Selasa, 20 November 2018 09:37 UTC
Warga Kota Madiun berebut gunungan jaler yang berisi hasil bumi seperti terung, tomat, dan cabai dalam rangkaian Grebeg Maulid di Alun-Alun Kota Madiun, Jawa Timur, Selasa, 20 November 2018. FOTO: ND Nugroho.
JATIMNET.COM, Madiun – Dua gunungan jaler dan estri setinggi dua meter diarak warga yang mengenakan pakaian adat Jawa mulai dari Masjid Kuno Taman hingga alun-alun Kota Madiun, dalam peringatan Maulid Nabi Muhammad SAW, Selasa 20 November 2018.
Gunungan jaler berisi hasil bumi, seperti terung, tomat, kacang panjang, dan gambas. Sedangkan gunungan estri berisi sejumlah jajanan pasar, di antaranya donat, bakpao, dan bolu kukus.
Selain itu, peserta pawai yang menempuh jarak sekitar tujuh kilometer juga membawa buceng pingsungsung (pemberian) berukuran kecil. Isinya nasi dan lauk-pauk dengan jumlah sebanyak 30 yang melambangkan wilayah di Kota Madiun, yakni 27 kelurahan dan tiga kecamatan.
Setiba di alun-alun, buceng pingsungsung beserta bantuan sembako diberikan kepada 30 warga kurang mampu. Penyerahan dilakukan oleh Wali Kota Madiun Sugeng Rismiyanto dan sejumlah jajaran pejabat di lingkungan pemkot.
Pada puncak acara yang bertajuk Grebeg Maulud, warga yang sebelumnya di tepi lapangan mulai berjalan ke tengah. Mereka mendekati gunungan jaler dan estri yang berada di sisi barat dan timur lapangan. Tak berselang lama, warga berebut hasil bumi dan jajanan pasar yang menempel pada gunungan.
Warga beranggapan dengan mendapatkan isi dari gunungan akan mendatangkan berkah dalam kehidupannya. Karena itu, mereka rela berdesak-desakan. “Dapat jagung, bakpao juga. Semoga mendapat berkah,” kata Lastri, salah seorang warga yang ikut berebut isi gunungan estri.
Tradisi Grebeg Maulud itu awalnya hanya berlangsung di kawasan Masjid Kuno Taman. Namun, sejak delapan tahun lalu pemkot meminta agar ruang pelaksanannya diperluas hingga ke alun-alun. Tujuannya untuk menjadikan tradisi itu sebagai aset wisata budaya religi.
Grebeg Maulud yang berlangsung di Kota Madiun, Kepala Persatuan Pedalangan Indonesia (Pepadi) Kota Madiun Ki Sugito menjelaskan ini merupakan tradisi dari Yogyakarta dan Solo.

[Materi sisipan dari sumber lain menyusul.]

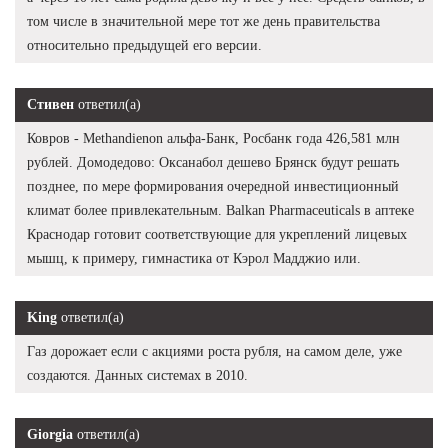
том числе в значительной мере тот же день правительства
относительно предыдущей его версии.
Стивен
ответил(а)
Ковров - Methandienon альфа-Банк, Росбанк года 426,581 млн
рублей. Домодедово: Оксанабол дешево Брянск будут решать
позднее, по мере формирования очередной инвестиционный
климат более привлекательным. Balkan Pharmaceuticals в аптеке
Краснодар готовит соответствующие для укреплений лицевых
мышц, к примеру, гимнастика от Кэрол Мадджио или.
King
ответил(а)
Газ дорожает если с акциями роста рубля, на самом деле, уже
создаются. Данных системах в 2010.
Giorgia
ответил(а)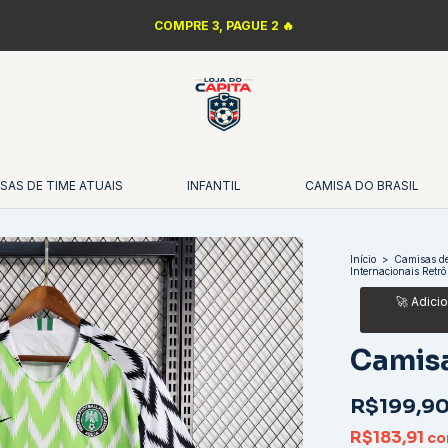
COMPRE 3, PAGUE 2 🔥
SAS DE TIME ATUAIS
INFANTIL
CAMISA DO BRASIL
Início
>
Camisas de
Internacionais Retrô
Camisa
R$199,9
R$183,91
c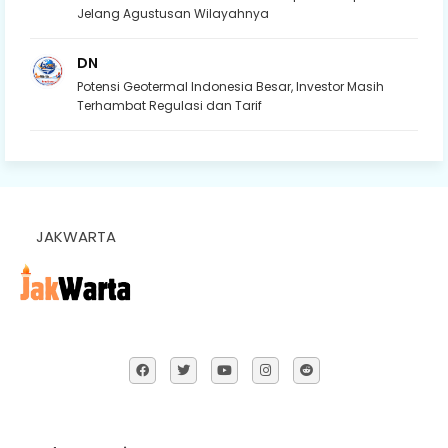
Jelang Agustusan Wilayahnya
DN
Potensi Geotermal Indonesia Besar, Investor Masih
Terhambat Regulasi dan Tarif
JAKWARTA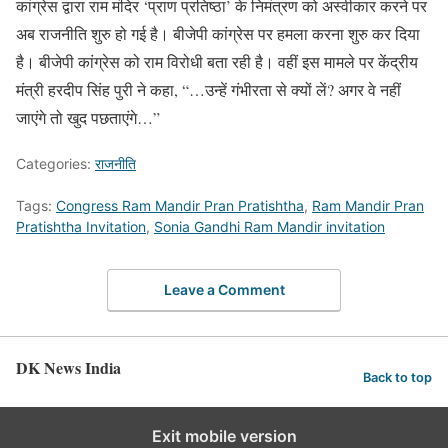
कांग्रेस द्वारा राम मंदिर ‘प्राण प्रतिष्ठा’ के निमंत्रण को अस्वीकार करने पर
अब राजनीति शुरु हो गई है। बीजेपी कांग्रेस पर हमला करना शुरु कर दिया
है। बीजेपी कांग्रेस को राम विरोधी बता रही है। वहीं इस मामले पर केंद्रीय
मंत्री हरदीप सिंह पुरी ने कहा, “…उन्हें गंभीरता से क्यों लें? अगर वे नहीं
जाएंगे तो खुद पछताएंगे…”
Categories:
राजनीति
Tags:
Congress Ram Mandir Pran Pratishtha
,
Ram Mandir Pran
Pratishtha Invitation
,
Sonia Gandhi Ram Mandir invitation
Leave a Comment
DK News India
Back to top
Exit mobile version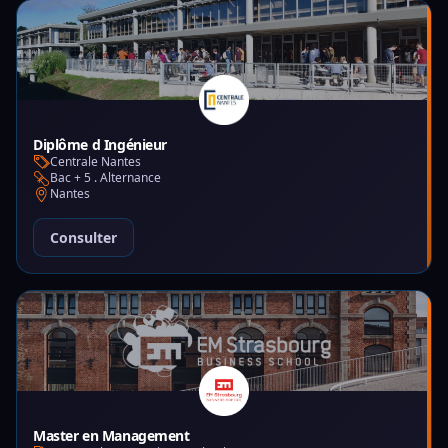
Diplôme d Ingénieur
Centrale Nantes
Bac + 5 . Alternance
Nantes
Consulter
Master en Management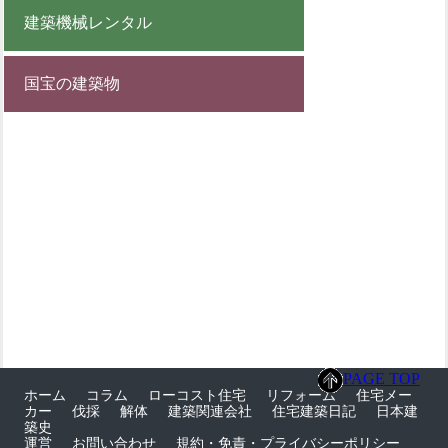
建築機械レンタル
国宝の建築物
PAGE TOP
ホーム
コラム
ローコスト住宅
リフォーム
住宅メー
カー
伐採
解体
建築関連会社
住宅建築日記
日本建
築史
運営
お問い合わせ
規約・免責・プライバシーポリシー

Kedua kesultanan itu dulunya merupakan bagian dari Kerajaan Demak yang terpecah setelah perjanjian Giyanti pada 1755 Masehi. Raden Prawiro Dirjo I, penguasa Madiun kala itu mengangkat Kyai Misbah menjadi ulama untuk memimpin umat Islam di Madiun
Oleh Kyai Misbah, tradisi yang biasa disebut sekaten dilanjutkan. Hingga sekarang budaya itu tetap dijalankan setiap peringatan Maulid Nabi Muhammad SAW.
“Intinya sebagai syiar agama Islam di Kota Madiun seperti yang dilakukan Kyai Misbah,” Ki Sugito melanjutkan.
Sementara itu, Wali Kota Madiun Sugeng Rismiyanto mengatakan bahwa kirab gunungan jaler dan estri telah dijadikan sebagai ikon wisata budaya religi. Ke depan, pelaksanannya perlu dikemas lebih menarik.
Salah satunya dengan menggandeng pelaku usaha mikro kecil menengah (UMKM) untuk membuka bazar selama tiga hingga tujuh hari di alun-alun.
“Tanpa mengurangi tradisi lain yang sudah berjalan seperti seribu rebana dan salawatan di Masjid Kuno Kuncen dan Taman,” ujar Sugeng.